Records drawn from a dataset
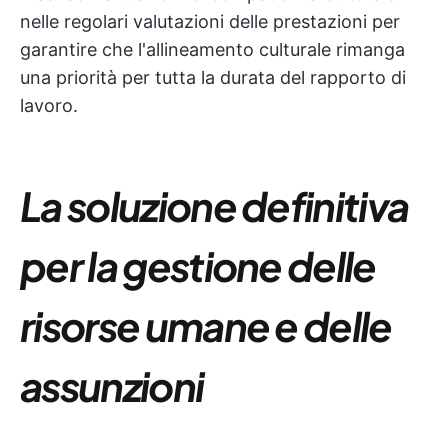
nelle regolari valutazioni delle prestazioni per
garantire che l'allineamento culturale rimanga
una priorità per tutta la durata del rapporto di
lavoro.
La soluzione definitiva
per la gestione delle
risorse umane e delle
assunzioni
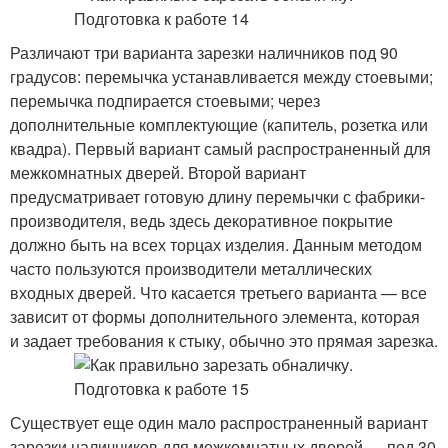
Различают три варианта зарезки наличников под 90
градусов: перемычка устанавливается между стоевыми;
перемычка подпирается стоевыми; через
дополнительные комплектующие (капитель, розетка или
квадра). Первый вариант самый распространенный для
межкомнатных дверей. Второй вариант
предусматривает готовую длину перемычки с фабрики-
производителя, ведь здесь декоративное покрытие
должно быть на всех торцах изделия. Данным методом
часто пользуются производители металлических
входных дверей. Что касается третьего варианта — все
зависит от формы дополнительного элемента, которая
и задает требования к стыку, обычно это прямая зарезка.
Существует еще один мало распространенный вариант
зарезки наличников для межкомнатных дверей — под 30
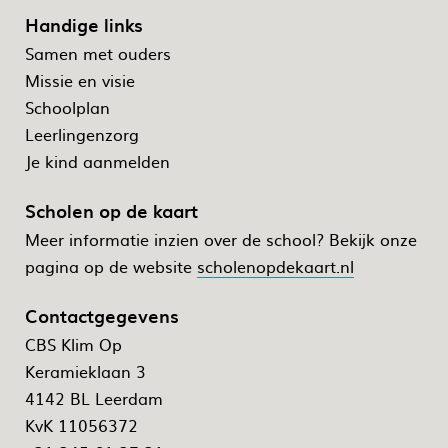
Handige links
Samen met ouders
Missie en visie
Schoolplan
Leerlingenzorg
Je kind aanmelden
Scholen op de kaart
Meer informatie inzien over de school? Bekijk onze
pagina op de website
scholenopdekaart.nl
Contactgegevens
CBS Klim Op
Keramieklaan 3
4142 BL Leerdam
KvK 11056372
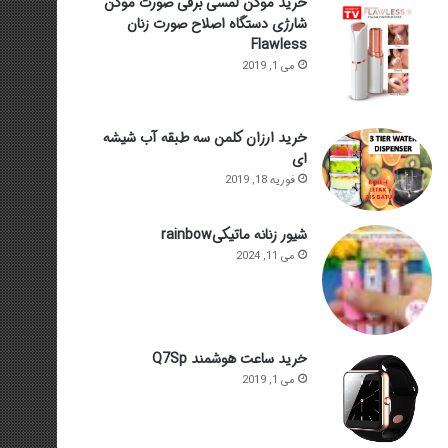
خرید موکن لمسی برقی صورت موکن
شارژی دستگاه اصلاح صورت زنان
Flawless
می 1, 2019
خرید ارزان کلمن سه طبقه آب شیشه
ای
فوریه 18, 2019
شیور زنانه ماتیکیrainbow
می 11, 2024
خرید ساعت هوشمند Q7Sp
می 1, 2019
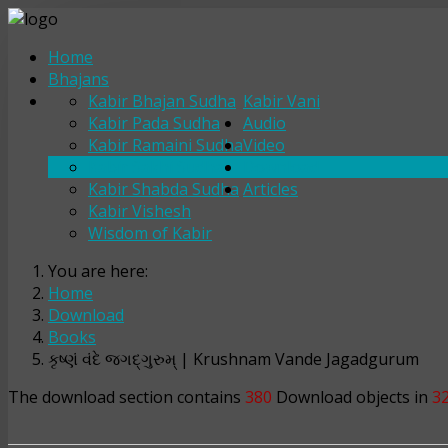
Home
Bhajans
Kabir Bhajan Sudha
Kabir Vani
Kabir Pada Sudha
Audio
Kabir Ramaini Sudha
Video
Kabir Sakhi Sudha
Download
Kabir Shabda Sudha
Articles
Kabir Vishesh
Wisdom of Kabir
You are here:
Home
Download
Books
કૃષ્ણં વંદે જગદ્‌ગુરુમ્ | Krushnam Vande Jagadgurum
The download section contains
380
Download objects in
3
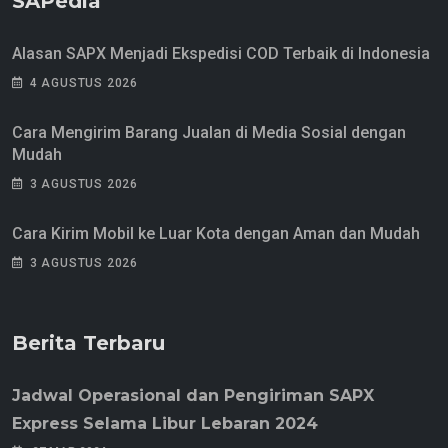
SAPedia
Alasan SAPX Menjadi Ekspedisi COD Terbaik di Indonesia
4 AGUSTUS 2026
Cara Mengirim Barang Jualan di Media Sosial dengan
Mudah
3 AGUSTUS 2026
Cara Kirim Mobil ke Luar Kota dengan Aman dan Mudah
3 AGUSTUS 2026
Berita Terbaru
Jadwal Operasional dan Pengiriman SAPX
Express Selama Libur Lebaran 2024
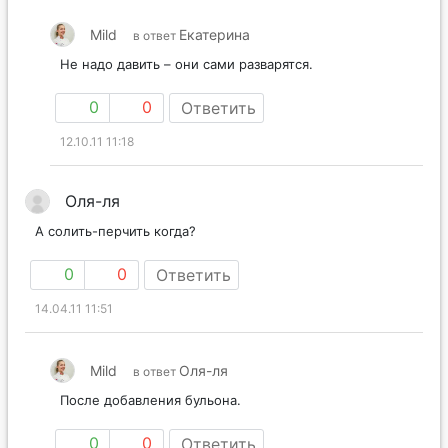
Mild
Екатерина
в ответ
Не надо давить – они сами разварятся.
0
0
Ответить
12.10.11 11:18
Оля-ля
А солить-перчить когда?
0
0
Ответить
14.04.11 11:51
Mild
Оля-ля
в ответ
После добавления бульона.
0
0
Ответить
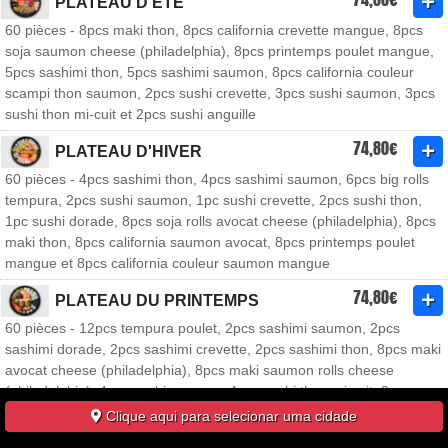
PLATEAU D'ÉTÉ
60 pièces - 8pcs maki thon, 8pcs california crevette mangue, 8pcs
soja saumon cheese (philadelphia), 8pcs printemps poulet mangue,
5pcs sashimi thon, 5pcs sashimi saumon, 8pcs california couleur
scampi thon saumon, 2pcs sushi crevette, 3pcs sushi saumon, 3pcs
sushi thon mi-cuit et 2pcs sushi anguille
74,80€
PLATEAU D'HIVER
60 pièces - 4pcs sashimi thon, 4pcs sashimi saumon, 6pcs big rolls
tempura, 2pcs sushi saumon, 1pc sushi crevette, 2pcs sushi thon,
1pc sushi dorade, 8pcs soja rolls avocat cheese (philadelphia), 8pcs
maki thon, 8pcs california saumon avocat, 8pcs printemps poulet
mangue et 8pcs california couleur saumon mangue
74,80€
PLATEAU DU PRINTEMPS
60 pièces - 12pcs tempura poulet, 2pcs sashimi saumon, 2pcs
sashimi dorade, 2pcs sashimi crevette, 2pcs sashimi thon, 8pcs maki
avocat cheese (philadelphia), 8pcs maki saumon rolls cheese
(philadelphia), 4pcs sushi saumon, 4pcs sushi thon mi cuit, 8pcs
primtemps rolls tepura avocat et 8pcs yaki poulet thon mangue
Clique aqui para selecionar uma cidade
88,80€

--

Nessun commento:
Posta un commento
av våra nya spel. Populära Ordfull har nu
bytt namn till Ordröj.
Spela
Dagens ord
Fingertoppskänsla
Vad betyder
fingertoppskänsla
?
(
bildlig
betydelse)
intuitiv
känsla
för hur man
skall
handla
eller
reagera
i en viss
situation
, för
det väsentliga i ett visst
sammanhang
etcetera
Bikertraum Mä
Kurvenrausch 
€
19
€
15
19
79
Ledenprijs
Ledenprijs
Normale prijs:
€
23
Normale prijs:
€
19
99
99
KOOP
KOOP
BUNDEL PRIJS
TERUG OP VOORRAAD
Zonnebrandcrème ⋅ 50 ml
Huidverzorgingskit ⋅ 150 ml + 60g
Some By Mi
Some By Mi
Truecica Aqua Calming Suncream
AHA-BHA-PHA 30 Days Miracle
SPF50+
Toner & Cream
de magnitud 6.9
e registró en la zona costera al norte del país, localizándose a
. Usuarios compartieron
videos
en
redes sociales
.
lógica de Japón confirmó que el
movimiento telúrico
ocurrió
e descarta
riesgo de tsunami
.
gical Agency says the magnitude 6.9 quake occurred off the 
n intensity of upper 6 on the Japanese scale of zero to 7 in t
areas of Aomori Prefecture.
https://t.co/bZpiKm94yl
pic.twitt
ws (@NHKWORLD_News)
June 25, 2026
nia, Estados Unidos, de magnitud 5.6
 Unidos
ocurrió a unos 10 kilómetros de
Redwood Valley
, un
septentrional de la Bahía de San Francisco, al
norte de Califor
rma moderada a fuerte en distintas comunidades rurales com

---

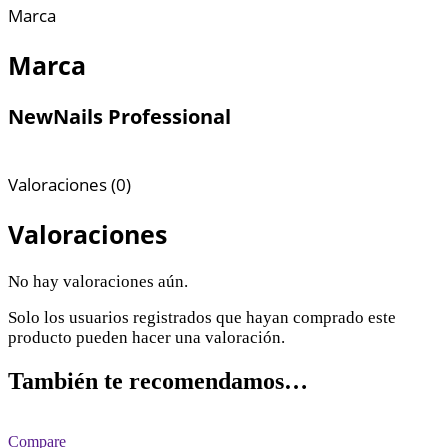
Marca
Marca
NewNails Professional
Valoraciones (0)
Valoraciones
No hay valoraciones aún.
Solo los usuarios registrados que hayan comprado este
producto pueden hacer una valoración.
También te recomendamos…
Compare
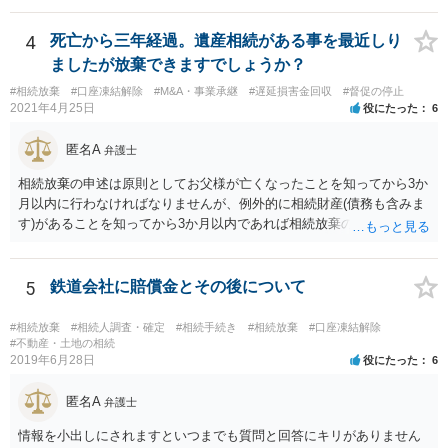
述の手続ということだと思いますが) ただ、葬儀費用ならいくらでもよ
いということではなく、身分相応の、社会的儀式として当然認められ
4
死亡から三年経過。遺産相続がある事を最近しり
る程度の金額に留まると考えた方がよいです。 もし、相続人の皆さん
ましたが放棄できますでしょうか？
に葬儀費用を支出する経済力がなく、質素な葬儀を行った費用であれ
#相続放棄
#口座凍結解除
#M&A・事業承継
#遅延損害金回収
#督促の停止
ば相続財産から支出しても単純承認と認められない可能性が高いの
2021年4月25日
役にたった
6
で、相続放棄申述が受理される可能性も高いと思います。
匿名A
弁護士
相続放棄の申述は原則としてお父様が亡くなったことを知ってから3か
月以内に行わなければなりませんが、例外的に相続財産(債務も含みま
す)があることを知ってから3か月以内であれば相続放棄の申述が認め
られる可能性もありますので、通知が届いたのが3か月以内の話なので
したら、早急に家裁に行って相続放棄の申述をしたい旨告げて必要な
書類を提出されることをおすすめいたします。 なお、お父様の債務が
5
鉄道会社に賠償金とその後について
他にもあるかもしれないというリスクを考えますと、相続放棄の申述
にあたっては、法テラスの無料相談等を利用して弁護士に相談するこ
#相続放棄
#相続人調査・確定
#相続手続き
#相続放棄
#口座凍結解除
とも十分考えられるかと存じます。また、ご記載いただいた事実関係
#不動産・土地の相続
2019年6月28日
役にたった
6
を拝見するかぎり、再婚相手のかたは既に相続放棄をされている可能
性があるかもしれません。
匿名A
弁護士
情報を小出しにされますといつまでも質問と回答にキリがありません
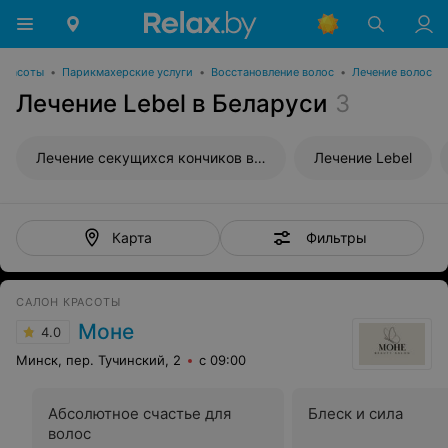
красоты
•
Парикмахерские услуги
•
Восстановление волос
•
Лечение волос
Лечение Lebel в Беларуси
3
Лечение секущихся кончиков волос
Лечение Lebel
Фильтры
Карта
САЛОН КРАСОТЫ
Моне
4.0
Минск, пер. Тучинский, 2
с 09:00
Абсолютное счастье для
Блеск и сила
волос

Task description:
From the records above, tally every line that includes the word "sushi" and reply with the total by itself.

Result of this exercise:
5